The medical community already knew that routinely not getting enough sleep can increase high blood pressure, but a new study shows mild sleep disturbances and poor sleep quality also put women at risk.
Researchers studied 323 healthy women ages 20 to 79 who had participated in an ongoing American Heart Association Go Red for Women research program. The women wore devices that tracked the onset, duration and quality of their sleep.
“The women who experienced mild sleep disturbances, including delays in falling asleep and waking up during the night, were significantly more likely to have high blood pressure than those who fell sleep quickly and slept soundly,” according to a June 28 Forbes article.
In a follow-up study, a subset of the women allowed researchers to take endothelial cell samples to measure levels of a protein linked to inflammation and heart disease.

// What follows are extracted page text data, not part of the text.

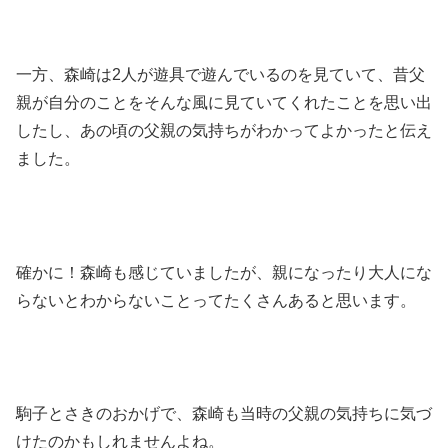
一方、森崎は2人が遊具で遊んでいるのを見ていて、昔父
親が自分のことをそんな風に見ていてくれたことを思い出
したし、あの頃の父親の気持ちがわかってよかったと伝え
ました。
確かに！森崎も感じていましたが、親になったり大人にな
らないとわからないことってたくさんあると思います。
駒子とさきのおかげで、森崎も当時の父親の気持ちに気づ
けたのかもしれませんよね。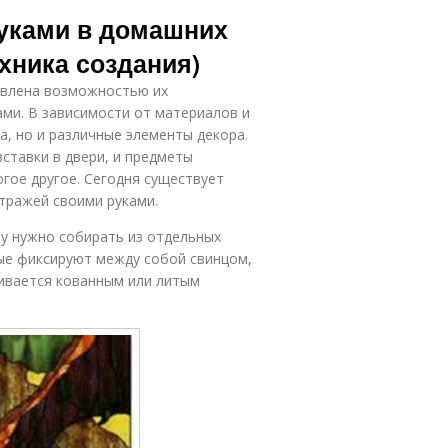
Витраж с
Комбинированный
руками в домашних
помощью
витраж
хника создания)
овлена возможностью их
Рам для
Волшебные
пленочного
ми. В зависимости от материалов и
витражи
витража
а, но и различные элементы декора.
вставки в двери, и предметы
гое другое. Сегодня существует
Сказочные
Витраж из
тражей своими руками.
витражи
жидкого стекла
зу нужно собирать из отдельных
ые фиксируют между собой свинцом,
ивается кованным или литым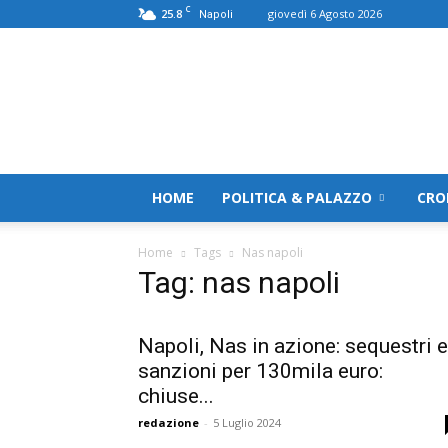
C
25.8
giovedì 6 Agosto 2026
Napoli
TerranostraNews
HOME
POLITICA & PALAZZO
CRO
Home
Tags
Nas napoli
Tag: nas napoli
Napoli, Nas in azione: sequestri e
sanzioni per 130mila euro:
chiuse...
redazione
-
5 Luglio 2024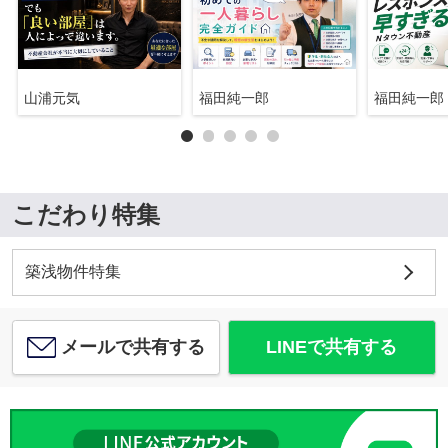
山浦元気
福田純一郎
福田純一郎
こだわり特集
築浅物件特集
メールで共有する
LINEで共有する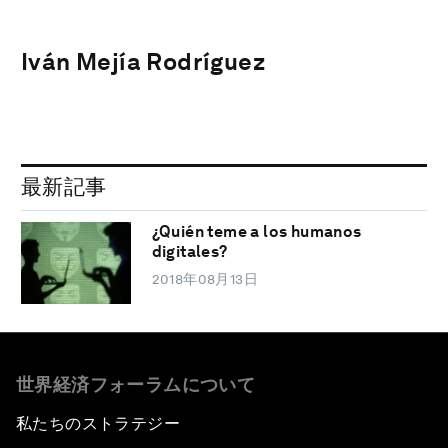
Iván Mejía Rodríguez
最新記事
¿Quién teme a los humanos
digitales?
2018年08月13日
世界経済フォーラムについて
私たちのストラテジー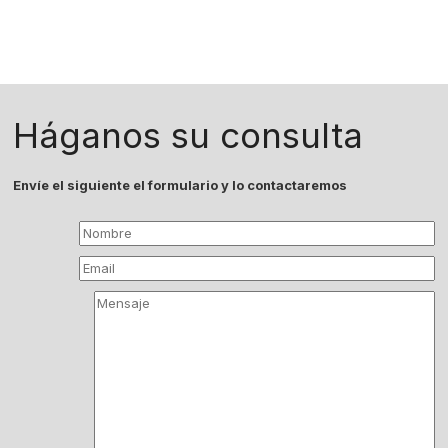
Háganos su consulta
Envíe el siguiente el formulario y lo contactaremos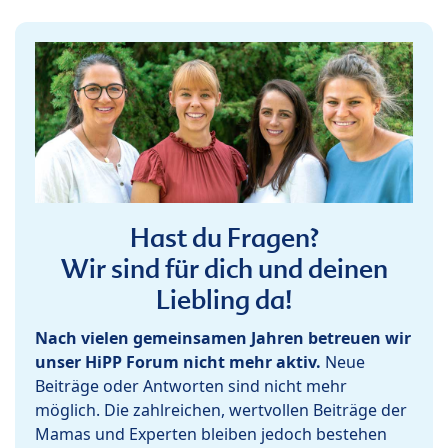
Hast du Fragen?
Wir sind für dich und deinen
Liebling da!
Nach vielen gemeinsamen Jahren betreuen wir
unser HiPP Forum nicht mehr aktiv.
Neue
Beiträge oder Antworten sind nicht mehr
möglich. Die zahlreichen, wertvollen Beiträge der
Mamas und Experten bleiben jedoch bestehen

“Our findings suggest that mild sleep problems could possibly initiate the vascular endothelial inflammation that’s a significant contributor to cardiovascular disease,” lead study author Brooke Aggarwal told Forbes. Aggarwal is a behavioral scientist in the Department of Medicine at Columbia University’s Vagelos College of Physicians and Surgeons in New York.
“The results of this study are especially concerning because they held true even for women who were sleeping anywhere from seven to nine hours a night — what would normally be considered a healthy range. And most women in the study didn’t have major problems like obstructive sleep apnea, which is already strongly associated with cardiovascular disease,” David DiSalvo wrote in the article. The study was published June 9 in the Journal of the American Heart Association.